Take time to read the Progressions for the Common Core State Standards in Mathematics , pp 14 – 17. These documents provide an overview of conditional probability, providing real-world applications as well as simulation and two-way table examples. The examples provided in these documents can be used as an assessment for learning as students work through the lesson.

It is important for the students to logically think about what probability they are looking for in terms of the given situation. It is far more critical for a student to have a contextual understanding of probability, rather than to simply memorize formulas. The games used in this lesson are simple to construct. Consider allowing the students the time to “act out” the games so they can get a feeling for what the probabilities are asking while developing an understanding of experimental probability.> Go to Prize Winner, Part 1 lesson

## Sample Responses

For sample responses to the Algebra II Journal questions, visit the Algebra II Journal in the Teacher Resources.

## Prize Winner, Part 1 - Page 8

If the students are having difficulty with the concept of independence and dependence, refer to Module 5. Select the activities to help refresh the students’ knowledge.

## Prize Winner, Part 1 - Page 9

The concept of independence and dependence with respect to conditional probabilities can be a difficult concept for students. Note that this concept will be more closely looked at in the subsequent lesson. Understanding conditional probabilities can be more easily understood with two-way tables, which is the focus of the next lesson.

## UDL Opportunities:

**Principle 1: Provide Multiple Means of Representation**

Checkpoint 1.1 Offer ways of customizing the display of information.

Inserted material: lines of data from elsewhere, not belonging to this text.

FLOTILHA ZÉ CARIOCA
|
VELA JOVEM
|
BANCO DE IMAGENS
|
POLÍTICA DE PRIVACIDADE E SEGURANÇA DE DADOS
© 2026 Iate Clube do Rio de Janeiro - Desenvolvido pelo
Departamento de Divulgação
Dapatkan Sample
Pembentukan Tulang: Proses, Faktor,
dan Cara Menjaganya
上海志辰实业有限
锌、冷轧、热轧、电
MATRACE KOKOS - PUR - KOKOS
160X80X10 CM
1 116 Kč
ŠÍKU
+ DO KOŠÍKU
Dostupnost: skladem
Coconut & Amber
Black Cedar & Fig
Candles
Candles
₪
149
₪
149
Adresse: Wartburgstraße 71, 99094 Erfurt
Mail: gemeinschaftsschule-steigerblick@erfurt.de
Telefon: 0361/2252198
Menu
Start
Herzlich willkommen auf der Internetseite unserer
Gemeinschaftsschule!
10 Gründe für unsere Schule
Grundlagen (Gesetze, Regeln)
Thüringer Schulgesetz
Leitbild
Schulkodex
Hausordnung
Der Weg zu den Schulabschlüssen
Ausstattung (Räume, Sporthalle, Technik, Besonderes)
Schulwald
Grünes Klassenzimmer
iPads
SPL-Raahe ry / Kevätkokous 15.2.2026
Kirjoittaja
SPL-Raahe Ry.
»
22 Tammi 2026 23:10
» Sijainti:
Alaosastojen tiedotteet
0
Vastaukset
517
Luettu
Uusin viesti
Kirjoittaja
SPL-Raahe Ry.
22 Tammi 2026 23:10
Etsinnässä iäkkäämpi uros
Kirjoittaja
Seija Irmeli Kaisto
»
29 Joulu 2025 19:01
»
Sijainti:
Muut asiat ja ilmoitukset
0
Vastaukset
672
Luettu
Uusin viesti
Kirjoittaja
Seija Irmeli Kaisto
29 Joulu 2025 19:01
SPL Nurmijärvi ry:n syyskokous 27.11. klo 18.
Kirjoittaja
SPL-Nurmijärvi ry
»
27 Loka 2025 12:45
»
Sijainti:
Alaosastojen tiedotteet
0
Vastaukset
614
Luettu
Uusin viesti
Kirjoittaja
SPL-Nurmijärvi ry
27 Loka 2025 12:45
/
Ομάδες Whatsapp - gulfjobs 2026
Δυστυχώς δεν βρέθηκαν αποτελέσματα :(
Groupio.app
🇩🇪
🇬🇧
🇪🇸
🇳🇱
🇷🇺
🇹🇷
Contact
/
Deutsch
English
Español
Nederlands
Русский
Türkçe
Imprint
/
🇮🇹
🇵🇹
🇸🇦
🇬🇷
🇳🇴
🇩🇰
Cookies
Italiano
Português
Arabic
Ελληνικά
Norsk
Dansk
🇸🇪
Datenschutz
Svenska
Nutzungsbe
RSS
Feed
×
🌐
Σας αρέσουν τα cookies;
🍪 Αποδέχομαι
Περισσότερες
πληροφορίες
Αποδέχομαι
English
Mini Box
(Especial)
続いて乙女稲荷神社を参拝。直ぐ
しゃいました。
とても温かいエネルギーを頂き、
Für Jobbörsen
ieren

Checkpoint 1.3 Offer alternatives for visual information.

Checkpoint 2.1 Clarify vocabulary and symbols.

Checkpoint 2.2 Clarify syntax and structure.

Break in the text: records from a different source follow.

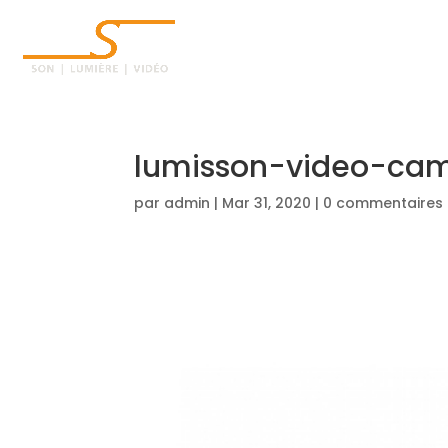
ACCUEIL
lumisson-video-ca
par
admin
|
Mar 31, 2020
|
0 commentaires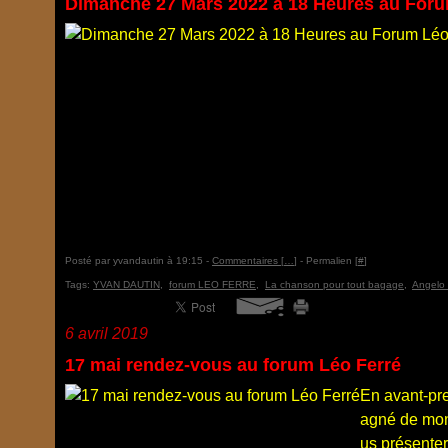
Dimanche 27 Mars 2022 à 18 Heures au Foru
Posté par yvandautin à 19:15 -
Commentaires [
…
]
- Permalien [
#
]
Tags:
YVAN DAUTIN
,
forum LEO FERRE
,
La chanson pour tout bagage
,
Angelo 
6 avril 2019
17 mai rendez-vous au forum Léo Ferré
En avant-pr
agné de mon 
us présente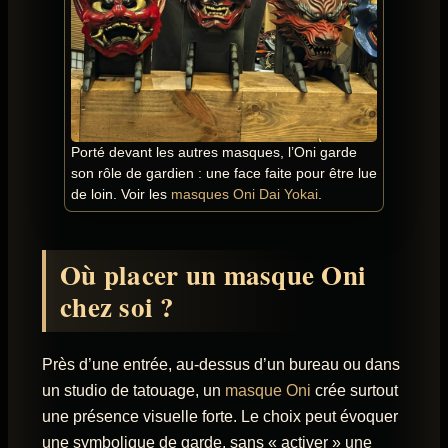
Porté devant les autres masques, l’Oni garde
son rôle de gardien : une face faite pour être lue
de loin. Voir les
masques Oni Dai Yokai
.
Où placer un masque Oni
chez soi ?
Près d’une entrée, au-dessus d’un bureau ou dans
un studio de tatouage, un
masque Oni
crée surtout
une présence visuelle forte. Le choix peut évoquer
une symbolique de garde, sans « activer » une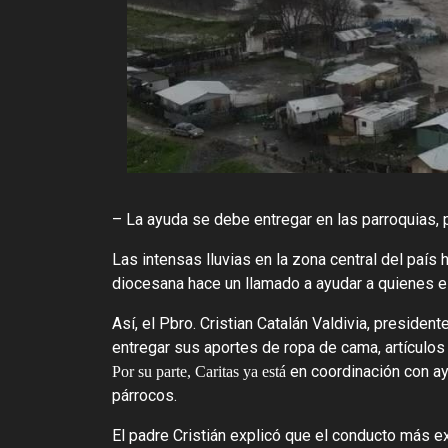
– La ayuda se debe entregar en las parroquias, 
Las intensas lluvias en la zona central del paí
diocesana hace un llamado a ayudar a quienes 
Así, el Pbro. Cristian Catalán Valdivia, presiden
entregar sus aportes de ropa de cama, artículos
en coordinación con ay
Por su parte, Caritas ya está
párrocos.
El padre Cristián explicó que el conducto más ex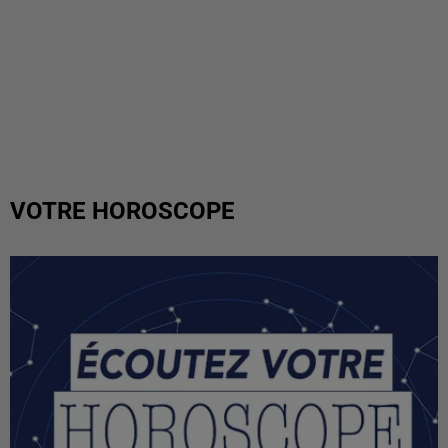
VOTRE HOROSCOPE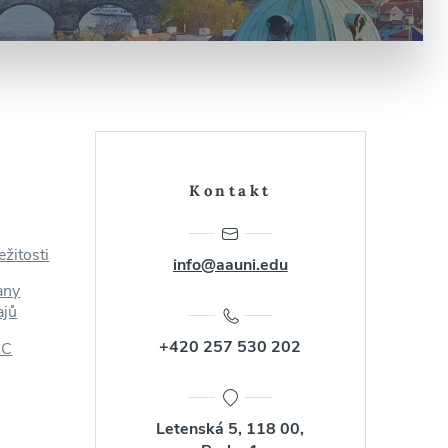
é
Kontakt
ežitosti
info@aauni.edu
any
ajů
+420 257 530 202
AC
Letenská 5, 118 00,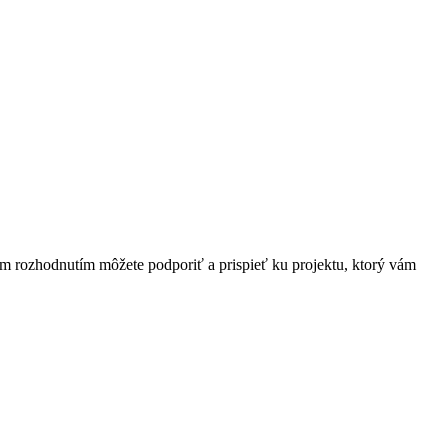
ím rozhodnutím môžete podporiť a prispieť ku projektu, ktorý vám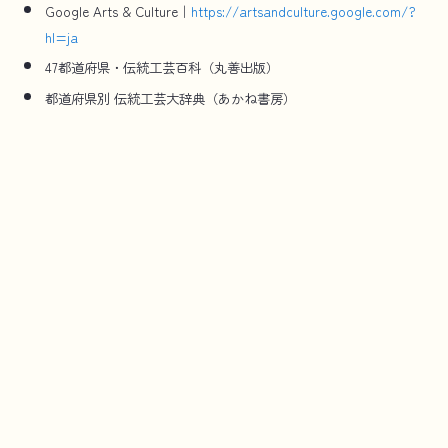
Google Arts & Culture｜
https://artsandculture.google.com/?
hl=ja
47都道府県・伝統工芸百科（丸善出版）
都道府県別 伝統工芸大辞典（あかね書房）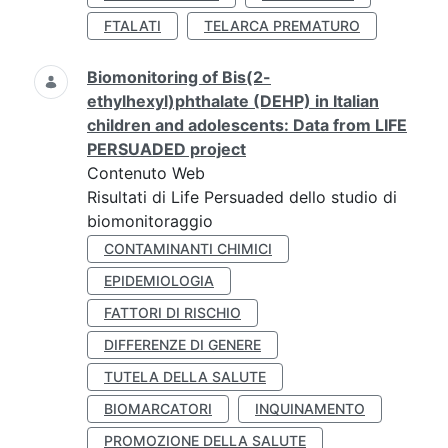
FTALATI
TELARCA PREMATURO
Biomonitoring of Bis(2-
ethylhexyl)phthalate (DEHP) in Italian
children and adolescents: Data from LIFE
PERSUADED project
Contenuto Web
Risultati di Life Persuaded dello studio di
biomonitoraggio
CONTAMINANTI CHIMICI
EPIDEMIOLOGIA
FATTORI DI RISCHIO
DIFFERENZE DI GENERE
TUTELA DELLA SALUTE
BIOMARCATORI
INQUINAMENTO
PROMOZIONE DELLA SALUTE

Checkpoint 2.3 Support decoding text, mathematical notation, and symbols.

Checkpoint 3.1 Activate or supply background knowledge.

Checkpoint 3.2 Highlight patterns, critical features, big ideas, and relationships.

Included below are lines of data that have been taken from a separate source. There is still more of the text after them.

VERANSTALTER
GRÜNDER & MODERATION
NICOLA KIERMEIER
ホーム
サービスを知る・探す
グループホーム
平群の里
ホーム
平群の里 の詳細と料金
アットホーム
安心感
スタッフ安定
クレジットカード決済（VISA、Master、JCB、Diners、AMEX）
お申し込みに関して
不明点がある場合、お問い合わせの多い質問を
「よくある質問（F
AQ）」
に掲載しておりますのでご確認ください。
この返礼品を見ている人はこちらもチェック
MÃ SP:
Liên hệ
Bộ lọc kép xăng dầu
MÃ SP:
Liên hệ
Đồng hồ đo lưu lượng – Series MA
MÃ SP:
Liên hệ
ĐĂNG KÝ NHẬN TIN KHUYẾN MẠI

Checkpoint 3.4 Maximize transfer and generalization.

**Principle 2: Provide Multiple Means of Action and Expression**

Checkpoint 4.2 Optimize access to tools and assistive technologies.

Checkpoint 5.3 Build fluencies with graduated levels of support for practice and performance.

Checkpoint 6.2 Support planning and strategy development.

Checkpoint 6.3 Facilitate managing information and resources.

Checkpoint 6.4 Enhance capacity for monitoring progress.

**Principle 3: Provide Multiple Means of Engagement**

Checkpoint 7.2 Optimize relevance, value, and authenticity.

Checkpoint 7.3 Minimize threats and distractions.

Checkpoint 8.4 Increase mastery-oriented feedback.

Checkpoint 9.1 Promote expectations and beliefs that optimize motivation.

Checkpoint 9.3 Develop self-assessment and reflection.